Fernando Gonzalez Ibanez (1) – Julien Blouin (1) – Amin Benadjal (2) – Marie-Kim St-Pierre (1) – Micaël Carrier (1) – Julie Savage (1) – Mathieu Morissette (3) – Marie-Ève Tremblay (1)
Université Laval CRCHU de Québec, Université Laval, Quebec, Canada (1) – Faculté de Sciences et Ingénerie, Universtié Sorbonne, Paris, France (2) – IUCPQ, IUCPQ, Departement de médicine, Université Laval, Quebec, Canada (3)

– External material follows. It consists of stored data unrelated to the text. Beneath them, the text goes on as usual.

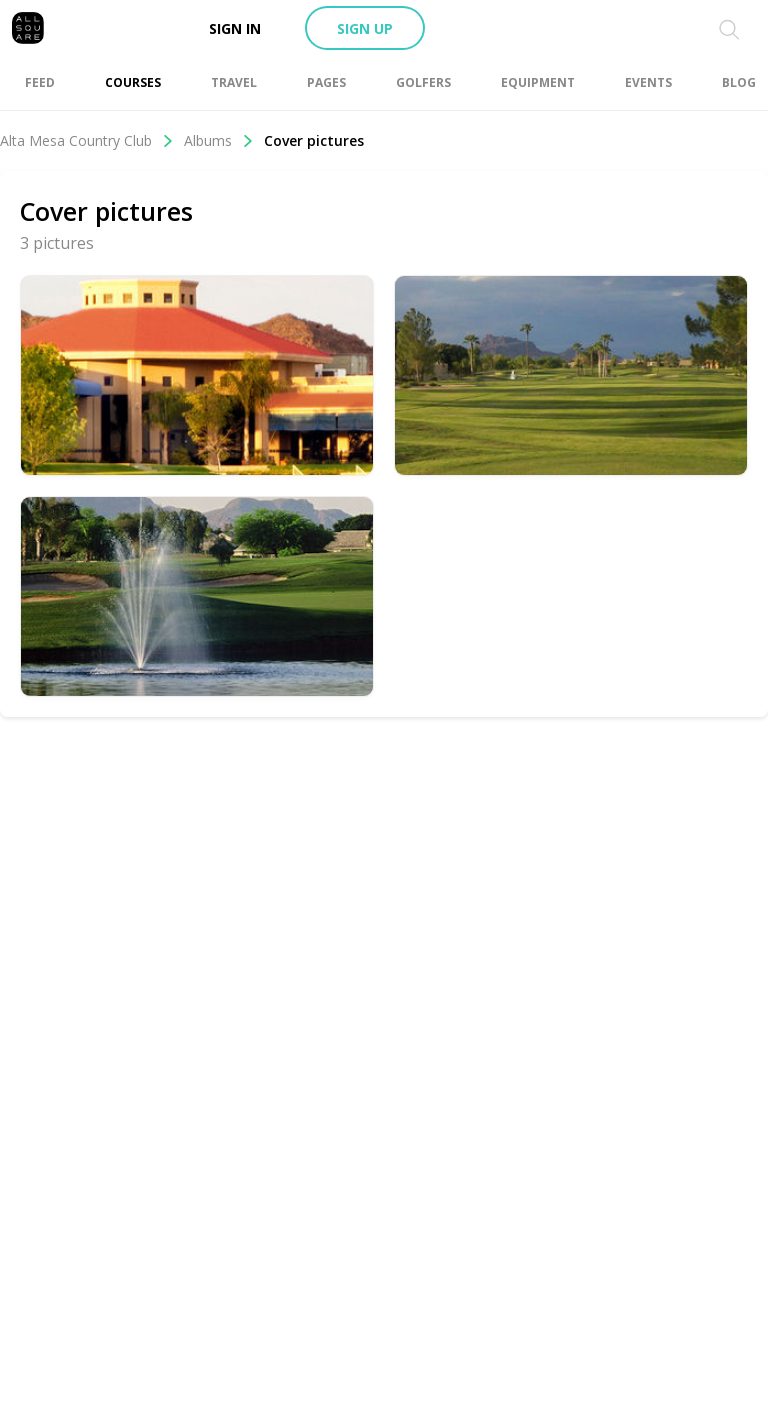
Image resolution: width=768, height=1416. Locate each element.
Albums (219, 140)
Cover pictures (314, 140)
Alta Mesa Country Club (87, 140)
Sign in (235, 28)
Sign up (365, 28)
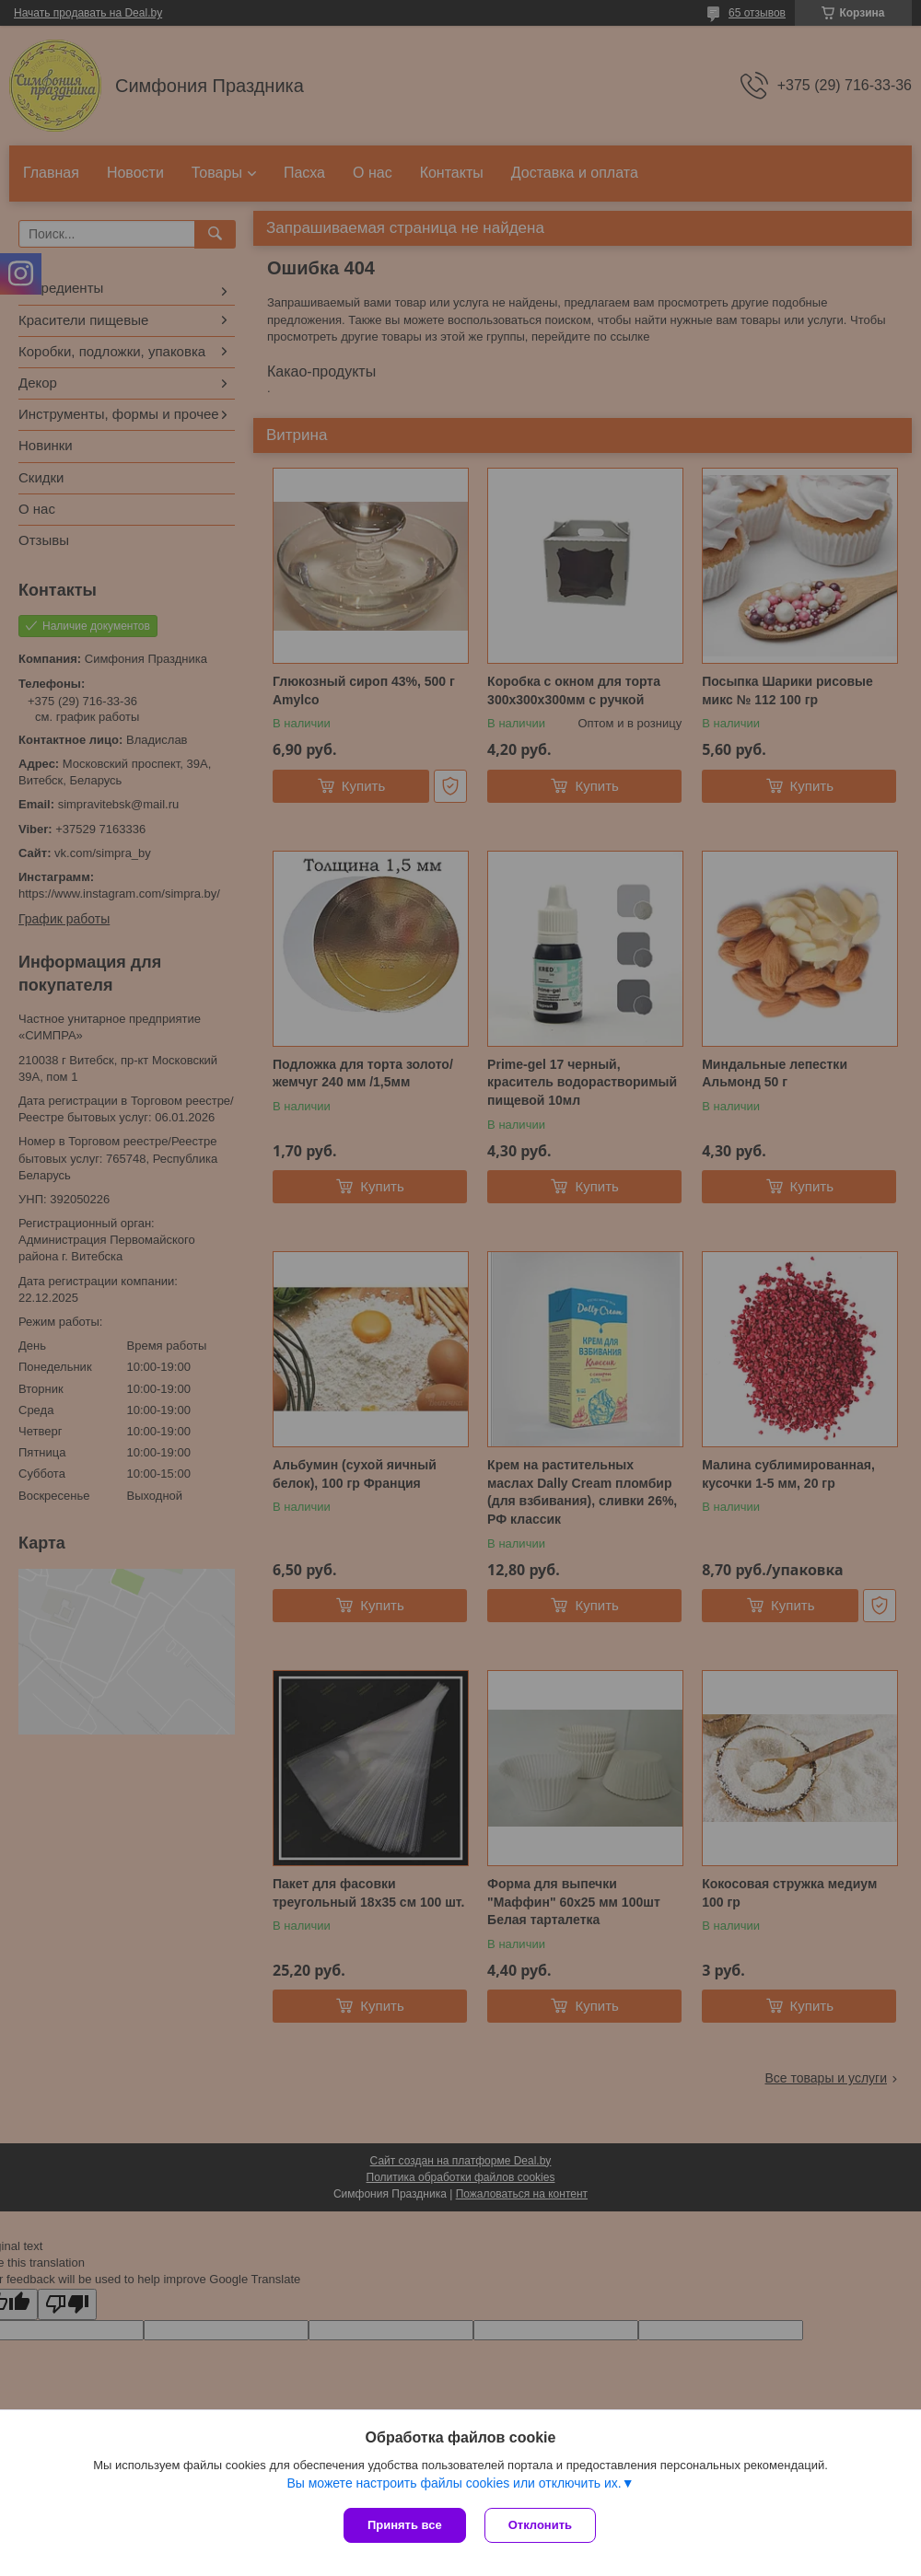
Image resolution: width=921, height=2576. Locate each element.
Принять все (404, 2525)
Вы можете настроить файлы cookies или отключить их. (453, 2483)
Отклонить (540, 2525)
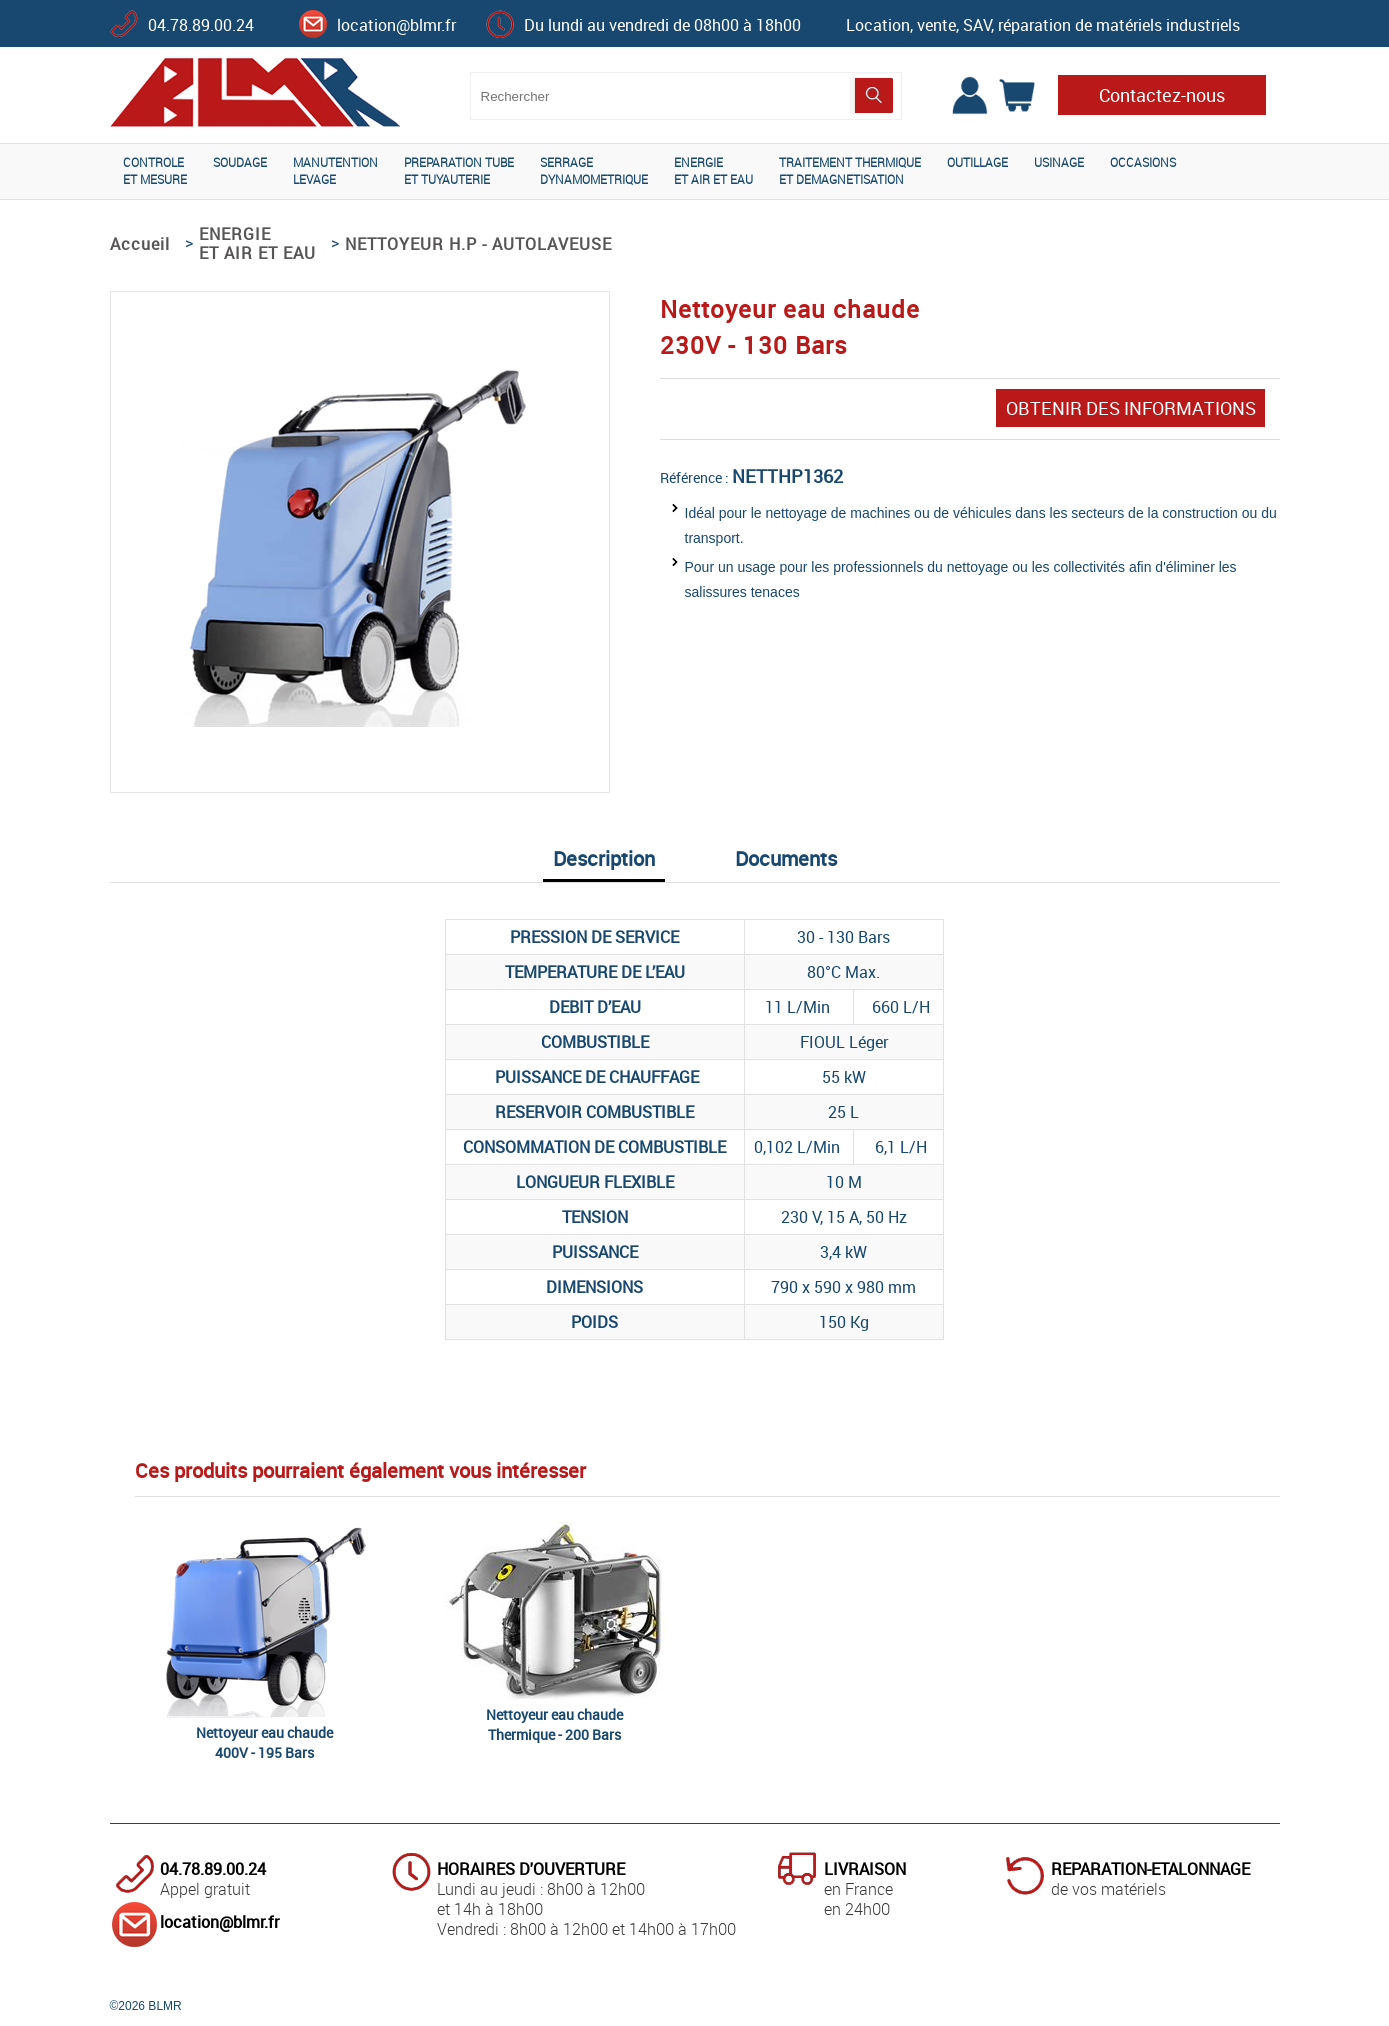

According to World Health Organization, in 2015, there were 1.1 billion smokers worldwide. Smoking is responsible for 7 million deaths per year and represents an important risk factor for several diseases. Animal studies have shown that smoking causes increased levels of inflammatory markers and oxidative stress in several organs including the brain. Microglia are the resident immune cells of the brain. They are required for the proper functioning of the brain and are equipped with a myriad of receptors that allow them to monitor their environment, recognize damage, eliminate cells and react to insult. A lesser known function of microglia is their role in plasticity. They can promote the growth or directly eliminate synapses by phagocytosis, making them active modifiers of the neuronal network. Microglial functions are tightly regulated by their environment, suggesting possible effect of the proinflammatory condition caused by cigarette smoke. Using a model of sub-chronic cigarette smoke exposure, this project aims to study the effect cigarette smoke has on hippocampal microglia of the dentate gyrus (DG) and the CA1 radiatum. The hippocampus contains one of the two known neurogenic niches, the polymorphic layer of the dentate gyrus. Newborn neurons are sensitive to homeostatic disruptions, which have a negative impact on their survival. Microglia are also responsible of the elimination of dying newborn neurons by phagocytosis, rendering the DG a suitable region to study changes in microglial activity. The radiatum contains a high number of synapses and becoming a relevant region to study microglia-synapse interactions. With the use of immunohistochemistry, we have studied microglial density and morphology in the DG and CA1 radiatum in ventral hippocampus. With the use of a putative marker for dark microglia we have detected an increased number of positive cells in the smoking mice. Dark microglia are a subtype of microglia that show ultrastructural signs of oxidative stress and an increased phagocytic activity. Additionally, with the use array tomography and scanning electron microscopy, we are characterizing the ultrastructural changes in microglial morphology, phagocytic activity and interactions with synaptic elements in the polymorphic layer of the DG.